Vijfde zondag van de vastentijd in het jaar C
Posté par diaconos le 31 mars 2022
Uit het evangelie van Jezus Christus volgens Johannes
In die tijd ging Jezus naar de Olijfberg. Bij dageraad keerde hij terug naar de tempel. Terwijl alle mensen naar hem toekwamen, ging hij zitten en begon te onderwijzen. De schriftgeleerden en Farizeeën brachten hem een vrouw, die op overspel betrapt was. Zij zetten haar in het midden en zeiden tot Jezus: « Meester, deze vrouw is op heterdaad betrapt op overspel. Mozes heeft ons in de wet bevolen zulke vrouwen te stenigen.

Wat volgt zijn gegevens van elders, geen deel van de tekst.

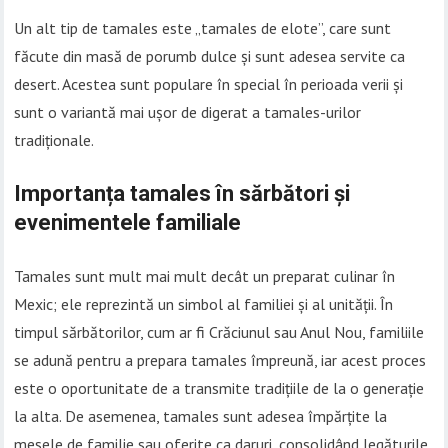
Un alt tip de tamales este „tamales de elote”, care sunt
făcute din masă de porumb dulce și sunt adesea servite ca
desert. Acestea sunt populare în special în perioada verii și
sunt o variantă mai ușor de digerat a tamales-urilor
tradiționale.
Importanța tamales în sărbători și
evenimentele familiale
Tamales sunt mult mai mult decât un preparat culinar în
Mexic; ele reprezintă un simbol al familiei și al unității. În
timpul sărbătorilor, cum ar fi Crăciunul sau Anul Nou, familiile
se adună pentru a prepara tamales împreună, iar acest proces
este o oportunitate de a transmite tradițiile de la o generație
la alta. De asemenea, tamales sunt adesea împărțite la
mesele de familie sau oferite ca daruri, consolidând legăturile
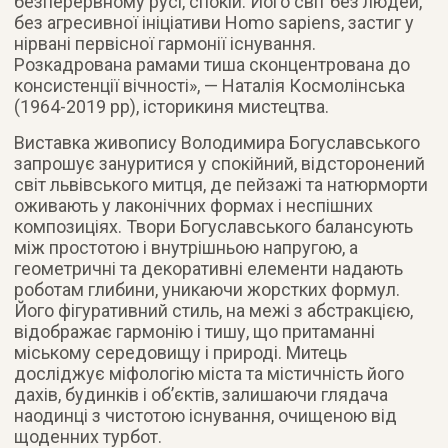
безперервному русі, спокій. Його світ без людей,
без агресивної ініціативи Homo sapiens, застиг у
нірвані первісної гармонії існування.
Розкадрована рамами тиша сконцентрована до
консистенції вічності», — Наталія Космолінська
(1964-2019 рр), історикиня мистецтва.
Виставка живопису Володимира Богуславського
запрошує зануритися у спокійний, відсторонений
світ львівського митця, де пейзажі та натюрморти
оживають у лаконічних формах і неспішних
композиціях. Твори Богуславського балансують
між простотою і внутрішньою напругою, а
геометричні та декоративні елементи надають
роботам глибини, уникаючи жорстких формул.
Його фігуративний стиль, на межі з абстракцією,
відображає гармонію і тишу, що притаманні
міському середовищу і природі. Митець
досліджує міфологію міста та містичність його
дахів, будинків і об’єктів, залишаючи глядача
наодинці з чистотою існування, очищеною від
щоденних турбот.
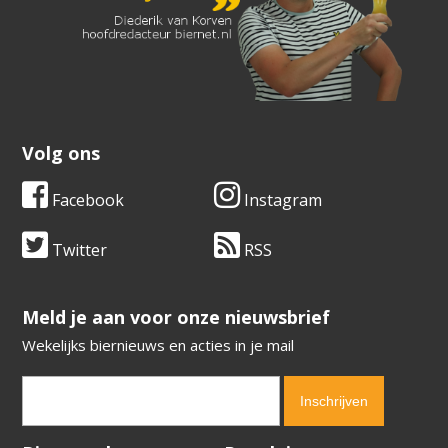
Volg ons
Facebook
Instagram
Twitter
RSS
​​​​​​​Meld je aan voor onze nieuwsbrief
Wekelijks biernieuws en acties in je mail
Verification code:
4414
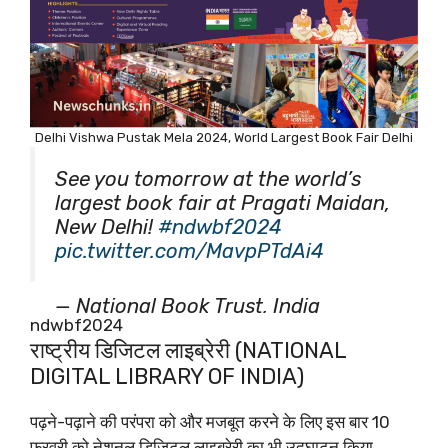
Delhi Vishwa Pustak Mela 2024, World Largest Book Fair Delhi
See you tomorrow at the world’s
largest book fair at Pragati Maidan,
New Delhi!
#ndwbf2024
pic.twitter.com/MavpPTdAi4
— National Book Trust, India
ndwbf2024
(@nbt_india)
February 9, 2024
राष्ट्रीय डिजिटल लाइब्रेरी (NATIONAL
DIGITAL LIBRARY OF INDIA)
पढ़ने-पढ़ाने की परंपरा को और मजबूत करने के लिए इस बार 10
फरवरी को नेशनल डिजिटल लाइब्रेरी का भी उद्घाटन किया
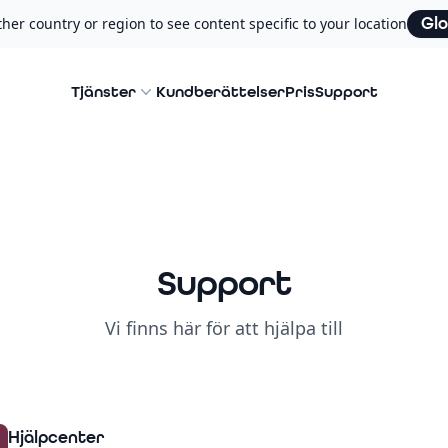
Glo
er country or region to see content specific to your location
Tjänster
Kundberättelser
Pris
Support
Support
Vi finns här för att hjälpa till
Hjälpcenter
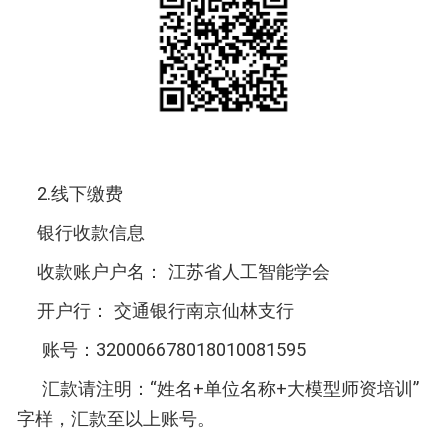
2.线下缴费
银行收款信息
收款账户户名： 江苏省人工智能学会
开户行： 交通银行南京仙林支行
账号：320006678018010081595
汇款请注明：“姓名+单位名称+大模型师资培训”
字样，汇款至以上账号。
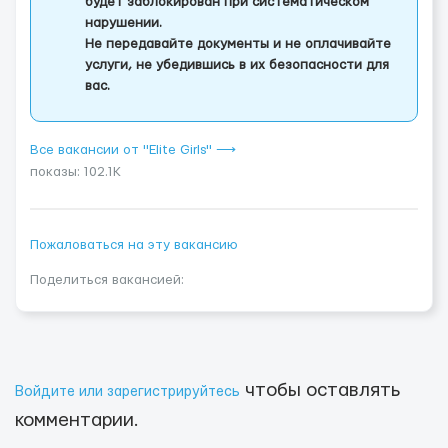
будет заблокирован при систематическом
нарушении.
Не передавайте документы и не оплачивайте
услуги, не убедившись в их безопасности для
вас.
Все вакансии от "Elite Girls" ⟶
показы: 102.1K
Пожаловаться на эту вакансию
Поделиться вакансией:
чтобы оставлять
Войдите или зарегистрируйтесь
комментарии.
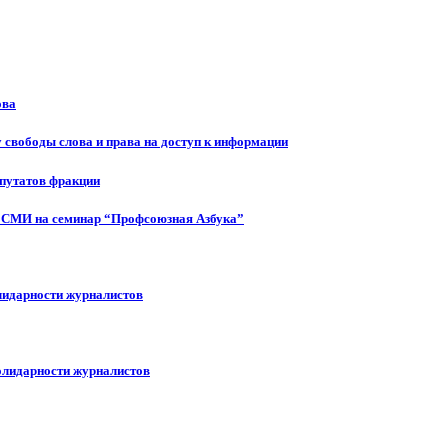
ова
 свободы слова и права на доступ к информации
епутатов фракции
 СМИ на семинар “Профсоюзная Азбука”
лидарности журналистов
олидарности журналистов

Wat zegt U ? «
Zij zeiden dit om Hem te testen, om Hem te beschuldigen. Maar Jezus bukte zich en schreef met zijn vinger op de grond. Toen zij Hem bleven ondervragen, richtte Hij zich op en zei tot hen : laat hij, die zonder zonde is, de eerste zijn om een steen naar haar te werpen. Weer bukte hij zich en schreef op de grond. Toen zij dit hoorden, gingen zij een voor een weg, te beginnen met de oudsten.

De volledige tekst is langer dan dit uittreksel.